10 of 138 comments (clear)

  1. Re:HP woes... by Jah-Wren+Ryel · · Score: 5, Informative

    HP is going down the tubes due to a combination of Carly and the Compaq merger.
    The Compaq managment mentality has certainly taken over.


    It is pretty well known that Carly replaced a huge chunk of HP management with Compaq management. I guess she was thinking that it would be a way to loosen up the inertia and make the company as a whole more receptive to whatever her grande plans are.

    But as someone who was, pre-fiorina, on the inside and now spends a lot of time looking in on HP from the outside on behalf of my clients, I'm hard pressed to think of a worse way to handle integrating the two companies. Best that I can tell, she took the very same people that were responsible for COMPAQ's death spiral and put them into position to do exactly the same thing to HP.
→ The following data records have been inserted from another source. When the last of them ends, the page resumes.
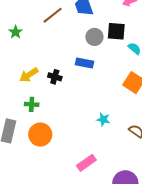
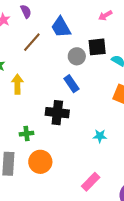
blue rectangle: (85, 63) -> (71, 84), turned 54
yellow arrow: (29, 75) -> (17, 84), moved, turned 132
black cross: (55, 77) -> (57, 113), moved, size x1.6

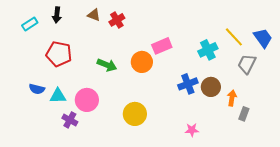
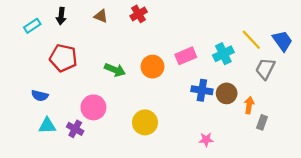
red cross: (117, 20) -> (139, 14), moved
pink rectangle: (162, 46) -> (186, 56), moved
blue cross: (188, 84) -> (202, 90), turned 30
cyan triangle: (58, 96) -> (47, 126), moved

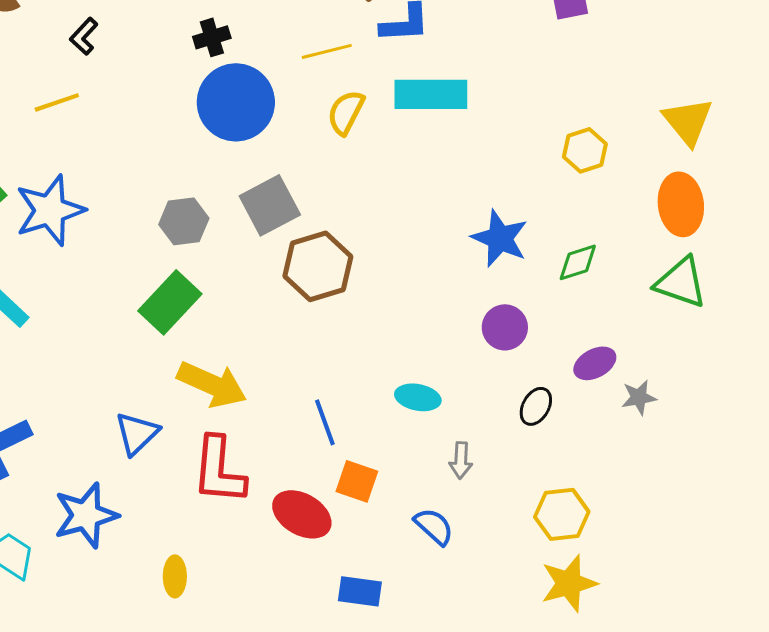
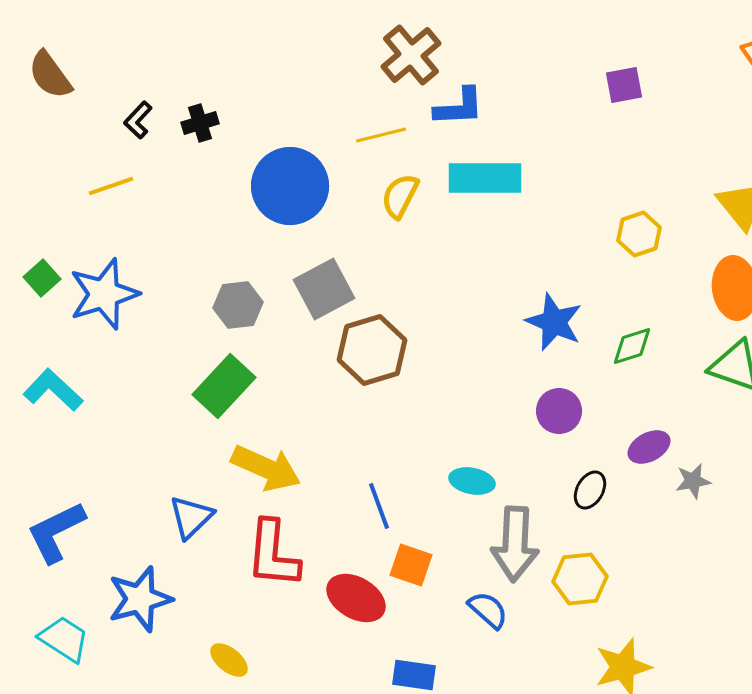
black cross: (212, 37) -> (200, 123), moved
gray arrow: (461, 460) -> (515, 544), size x2.0
yellow hexagon: (562, 514) -> (580, 579), moved
yellow ellipse: (175, 576) -> (229, 660), turned -51

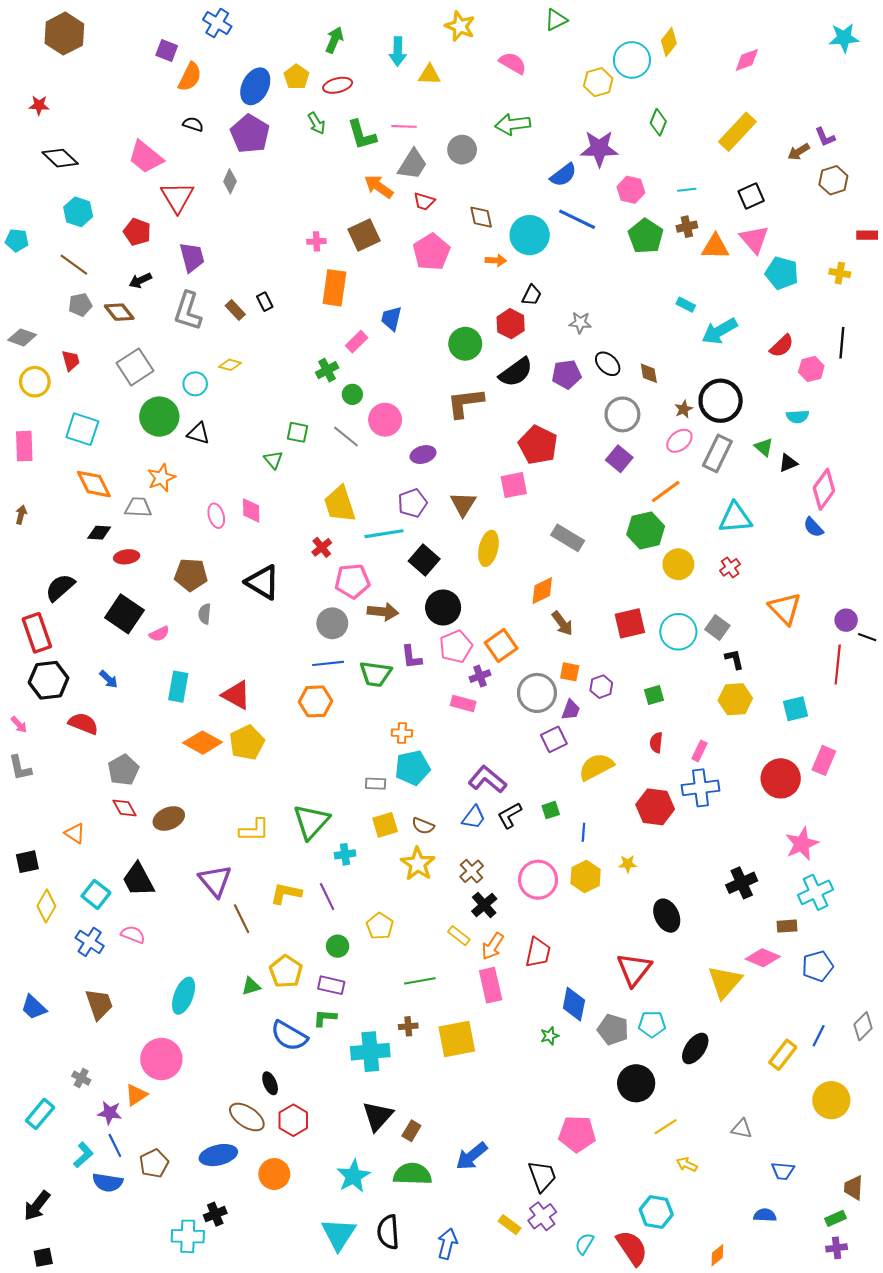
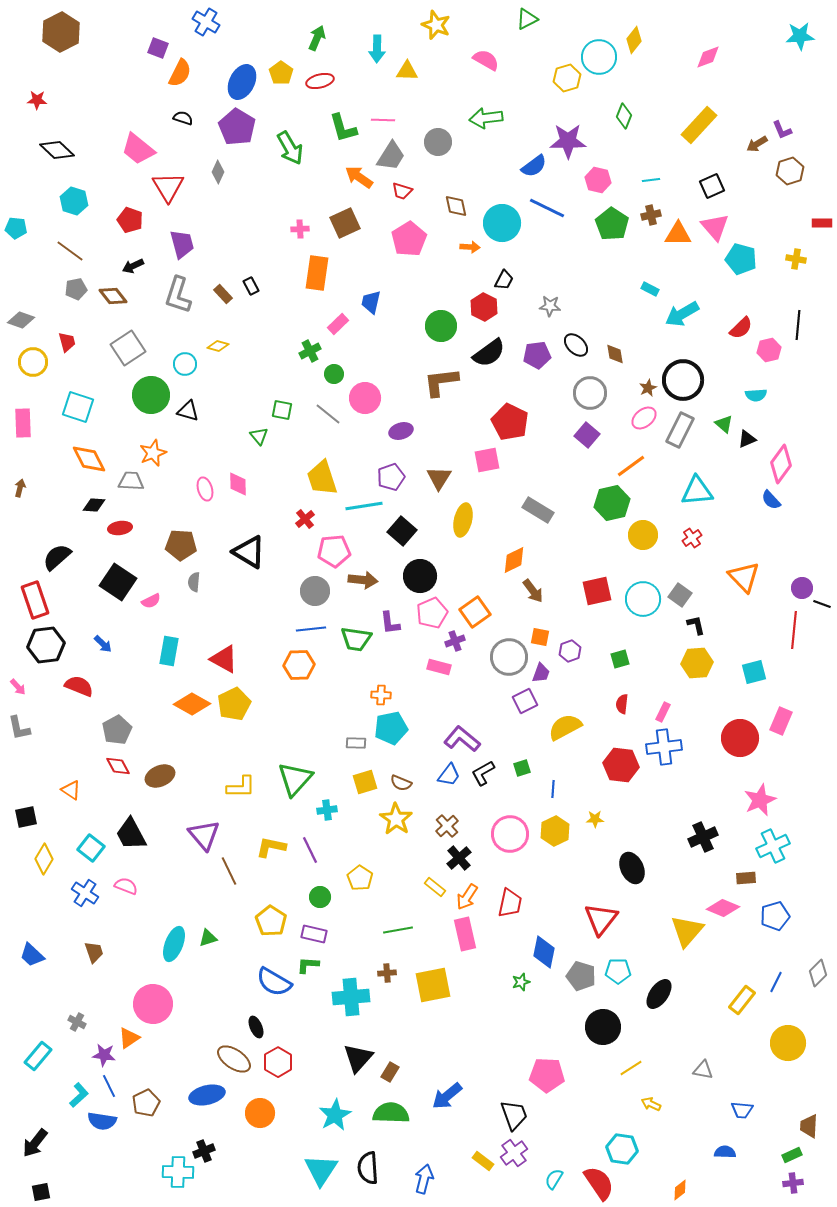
green arrow: (316, 123) -> (290, 148), moved, size x1.6
green triangle: (251, 986) -> (208, 938), moved
brown trapezoid: (99, 1004) -> (94, 952), size x0.7

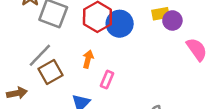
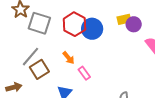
orange arrow: (88, 59) -> (69, 58), turned 128
pink rectangle: (107, 80) -> (84, 73), turned -56

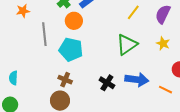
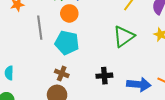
blue arrow: (137, 80) -> (139, 84), moved
black cross: (107, 83) -> (104, 76), turned -35

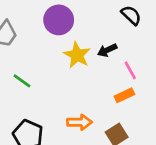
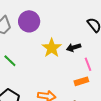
purple circle: (59, 20) -> (29, 21), moved

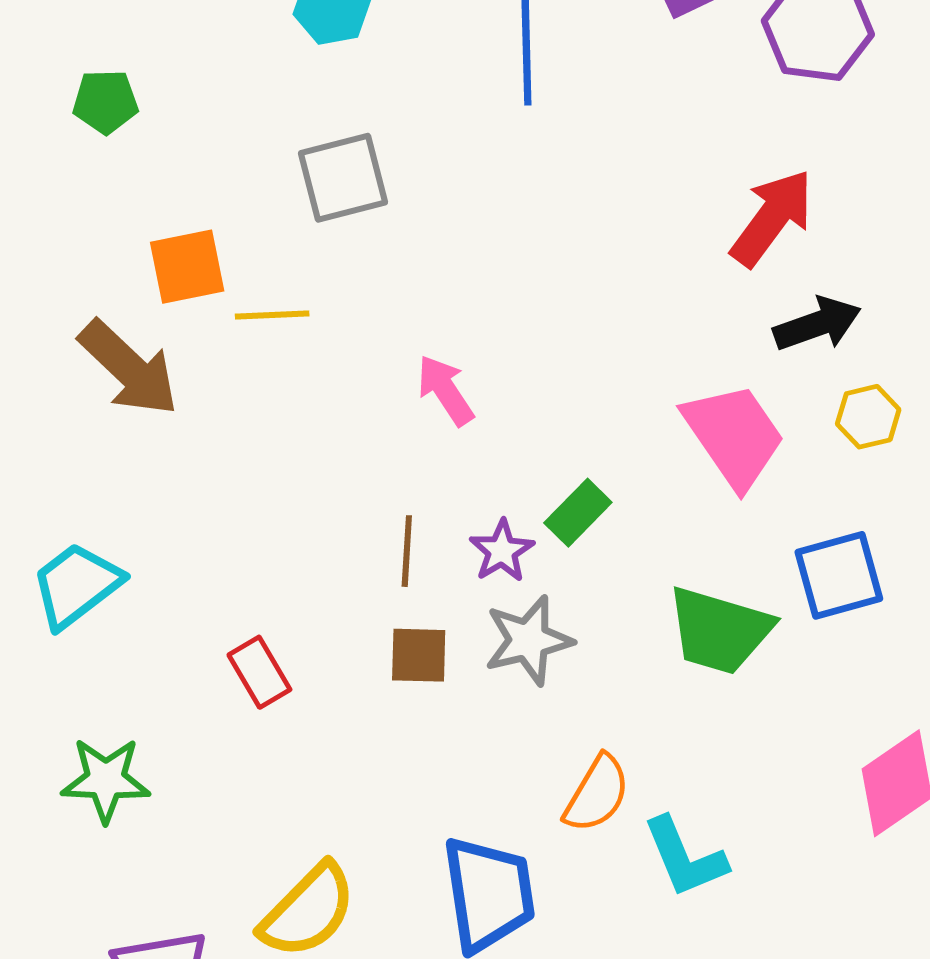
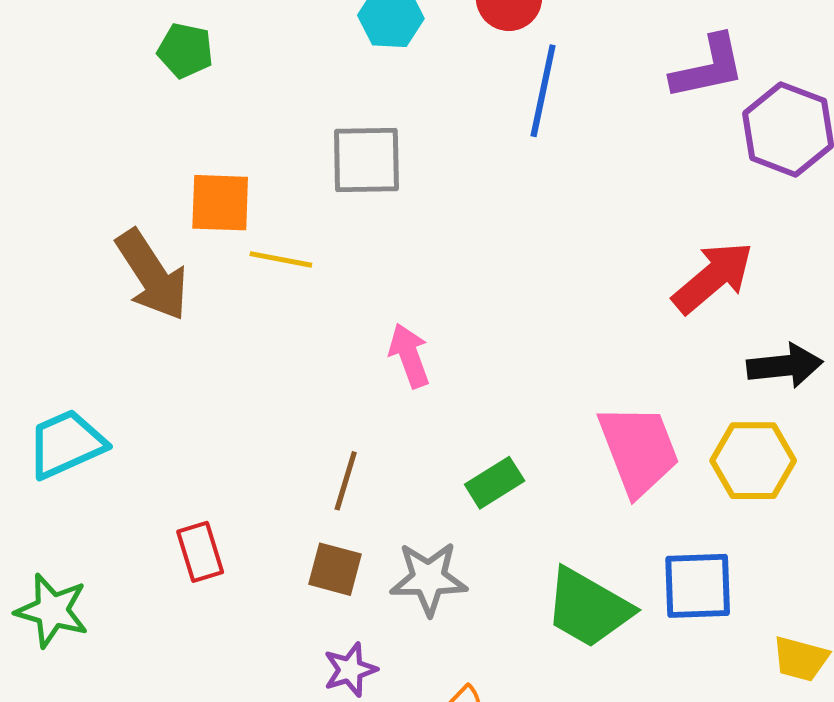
black arrow: (817, 324) -> (785, 366), moved
yellow hexagon: (868, 417) -> (753, 461), size x1.5
purple star: (502, 551) -> (350, 670), moved

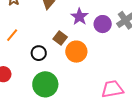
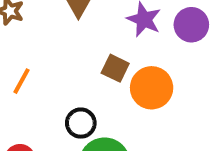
black circle: (39, 53) -> (81, 123), moved

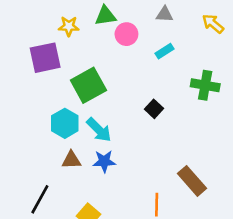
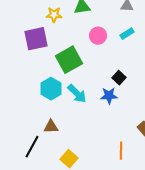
pink circle: (126, 34) -> (98, 36), moved
brown triangle: (71, 160) -> (51, 127), moved
blue star: (104, 161) -> (109, 96), moved

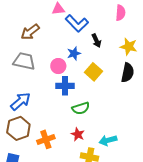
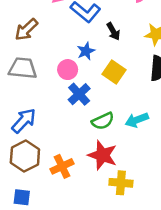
blue cross: (65, 86) -> (79, 94), turned -36
red star: (78, 134) -> (102, 155), size x1.6
cyan arrow: (108, 140) -> (137, 120), moved

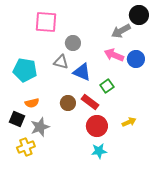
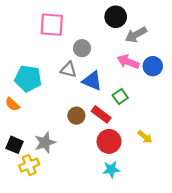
black circle: (139, 15) -> (116, 17), moved
orange semicircle: (32, 103) -> (12, 104), moved, turned 56
black square: (17, 119) -> (15, 145), moved
yellow arrow: (129, 122) -> (145, 137), turned 64

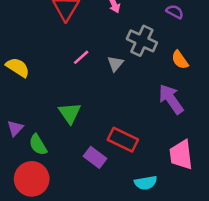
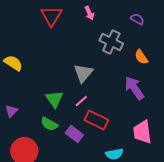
pink line: (81, 57) -> (81, 101), moved
gray triangle: (115, 64) -> (83, 73), moved, size x1.5
green semicircle: (38, 145) -> (49, 124), moved, turned -30

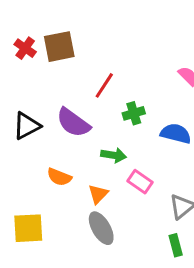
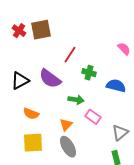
green cross: (134, 113) -> (89, 73), turned 32
orange semicircle: (59, 177) -> (31, 114), moved
yellow square: (28, 228) -> (33, 143), moved

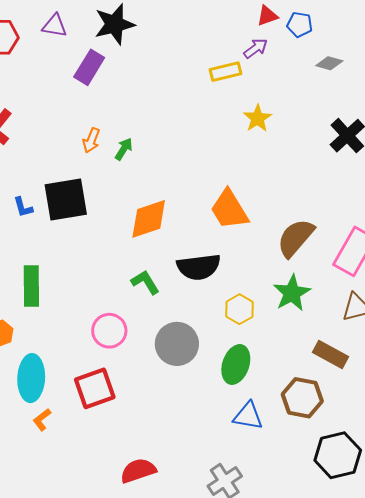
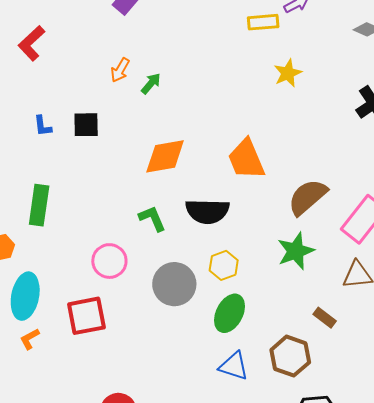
black square: (66, 199) -> (86, 125), size x0.6
yellow hexagon: (240, 309) -> (224, 265), moved
brown rectangle: (330, 354) -> (325, 318), size x0.7

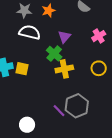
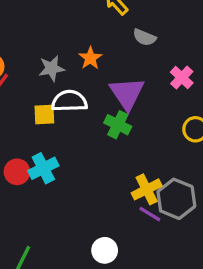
purple triangle: (64, 37) -> (127, 93), size x1.6
yellow square: (22, 69) -> (44, 115), moved
yellow cross: (64, 69) -> (147, 189), moved

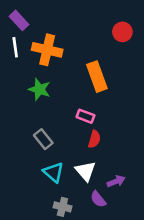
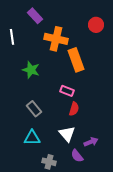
purple rectangle: (19, 20) -> (35, 16), moved
orange cross: (47, 50) -> (56, 39), moved
cyan triangle: (53, 172) -> (32, 138), moved, turned -42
    I think the Hpod is a perfect example of this stupidity - HP's own LOGO has one english word in it, "invent" and yet HP did zero inventing with the Hpod. She and all the compaq deadwood seem bound and determined to make that logo (which was adopted under her reign) a lie by outsourcing all the inventing as well as manufacturering, etc.

    Oh well, at least HP is such a behemoth had she suck corporate blood for at least a few more years and the company will still have a chance of recovery. Just as long as she doesn't put a pistol to its head before she leaves.

    --
    When information is power, privacy is freedom.
  2. Re:HP woes... by Anonymous Coward · · Score: 1, Informative
    HP seems to be trying hard to kill everything of substance that they ever had in Carly's attempt to be a low-cost-Dell-clone company.

    No more PA-Risc.
    No more Alpha.
    No more Itanium Workstations
    No more open source (except for lip service)
    No more Bluestone software (based on open source.
    No more HPUX.
    No altavista when they bought CPQ.
    No more Vision
    No more Hewlett Packard name
    No more Walter Hewlett or Packard involved.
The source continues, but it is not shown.